Version: 1.0.0 Last Updated: 2025-01-13 Status: Production Ready


Overview

The Import Processing system handles asynchronous document imports from Azure Service Bus. It supports 14 document types across MTO, schedule, and universal table imports.

Key Design Goal: Shared processing logic between Azure Functions and Container Apps Job, ensuring behavioral parity regardless of execution environment.


Architecture Diagram

┌──────────────────────────────────────────────────────────────────────┐
│                        Service Bus Queue                              │
│                      (import-queue messages)                          │
└──────────────────────────────┬───────────────────────────────────────┘
           ┌───────────────────┴───────────────────┐
           ▼                                       ▼
┌─────────────────────┐                 ┌─────────────────────┐
│   function_app.py   │                 │     worker.py       │
│  (Azure Functions)  │                 │ (Container Apps Job)│
│     ~90 lines       │                 │    ~200 lines       │
│                     │                 │                     │
│ • Azure trigger     │                 │ • Service Bus SDK   │
│ • autoComplete=true │                 │ • Batch receive     │
│ • Re-raise on error │                 │ • Lock renewal      │
│                     │                 │ • SIGTERM handling  │
└─────────┬───────────┘                 └──────────┬──────────┘
          │                                        │
          └───────────────┬────────────────────────┘
        ┌─────────────────────────────────────────┐
        │    app/services/import_processing/      │
        │         (Shared Module)                 │
        │                                         │
        │  process_import_message()  ← SINGLE     │
        │                               ENTRY     │
        │                               POINT     │
        └─────────────────┬───────────────────────┘
        ┌─────────────────┼─────────────────────────┐
        │                 │                         │
        ▼                 ▼                         ▼
┌───────────────┐ ┌───────────────┐ ┌───────────────────────┐
│  schemas.py   │ │  registry.py  │ │    processor.py       │
│               │ │               │ │                       │
│ ImportMessage │ │ IMPORT_HANDLERS│ │ • Blob download       │
│ DeleteMessage │ │ DELETE_HANDLERS│ │ • Handler routing     │
│               │ │ get_handler() │ │ • Cosmos init         │
│               │ │ is_bulk_op()  │ │ • Blob cleanup        │
└───────────────┘ └───────┬───────┘ └───────────────────────┘
        ┌─────────────────────────────────────────┐
        │        app/import_handlers/             │
        │         (14 Handler Classes)            │
        │                                         │
        │ mto, estimation_master,                 │
        │ schedule_extraction, schedule_upload,   │
        │ schedule_project_extraction,            │
        │ schedule_delete_all, schedule_fill_*,   │
        │ equipment, material, crew, etc.         │
        └─────────────────────────────────────────┘

Component Responsibilities

Component Location Responsibility
function_app.py functions/import-processor/ Azure Functions trigger, auto-complete, exception re-raise for retry
worker.py backend/ Service Bus SDK, batch receive, lock renewal, SIGTERM graceful shutdown
schemas.py app/services/import_processing/ Pydantic validation for ImportMessage / DeleteMessage
registry.py app/services/import_processing/ Handler lookup, is_bulk_operation(), should_download_blob()
processor.py app/services/import_processing/ Core logic: parse → validate → download blob → route → execute → cleanup
import_handlers/ app/import_handlers/ 14 handlers implementing actual import/delete business logic

Execution Environments

Azure Functions (function_app.py)

Use Case: Production serverless deployment with automatic scaling.

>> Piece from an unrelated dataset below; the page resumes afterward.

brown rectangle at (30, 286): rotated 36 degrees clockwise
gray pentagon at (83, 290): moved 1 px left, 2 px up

Characteristics: - Triggered by Service Bus queue binding - autoComplete=true in host.json - message auto-completed on success - Re-raises exceptions to trigger Service Bus retry - Minimal code (~90 lines) - thin wrapper only

Message Handling:

@app.service_bus_queue_trigger(...)
async def import_processor(msg: func.ServiceBusMessage):
    raw_message = msg.get_body().decode("utf-8")
    await process_import_message(raw_message, msg.delivery_count, msg.message_id)
    # Success: auto-completes message
    # Exception: re-raises, Service Bus retries

Container Apps Job (worker.py)

Use Case: Development, testing, or hybrid deployment with Container Apps.

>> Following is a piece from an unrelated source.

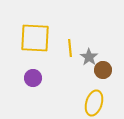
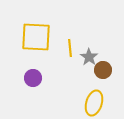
yellow square: moved 1 px right, 1 px up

Characteristics: - Uses Azure Service Bus SDK directly - Batch message receive with configurable limits - Explicit message lock renewal for long operations - Graceful shutdown on SIGTERM/SIGINT - Explicit complete/abandon for message handling

Message Handling:

raw_message = b"".join(msg.body).decode("utf-8")
success = await handle_message(msg)
if success:
    await receiver.complete_message(msg)
else:
    await receiver.abandon_message(msg)  # Retry or dead-letter


Handler Registry

Import Handlers (14 types)

IMPORT_HANDLERS = {
    # MTO/estimation handlers
    "mto":                       MTOImportHandler,
    "estimation_master":         EstimationMasterHandler,

    # Schedule handlers
    "schedule_extraction":       ScheduleExtractionHandler,
    "schedule_project_extraction": ScheduleProjectExtractionHandler,
    "schedule_upload":           ScheduleUploadHandler,
    "schedule_delete_all":       ScheduleBulkHandler,
    "schedule_fill_level":       ScheduleBulkHandler,
    "schedule_clear_level":      ScheduleBulkHandler,
    "schedule_fill_column":      ScheduleBulkHandler,

    # Universal table import handlers
    "equipment":                 EquipmentHandler,
    "material":                  MaterialHandler,
    "crew":                      CrewHandler,
    "crew_member":               CrewMemberHandler,
    "crew_trade":                CrewTradeHandler,
}

Delete Handlers (2 types)

DELETE_HANDLERS = {
    "estimation_master_delete":  EstimationMasterHandler,
    "mto_delete":                MTOImportHandler,
}

Message Flow

1. Message arrives in Service Bus queue

2. Wrapper extracts raw message body:
   - function_app.py: msg.get_body().decode("utf-8")
   - worker.py:       b"".join(msg.body).decode("utf-8")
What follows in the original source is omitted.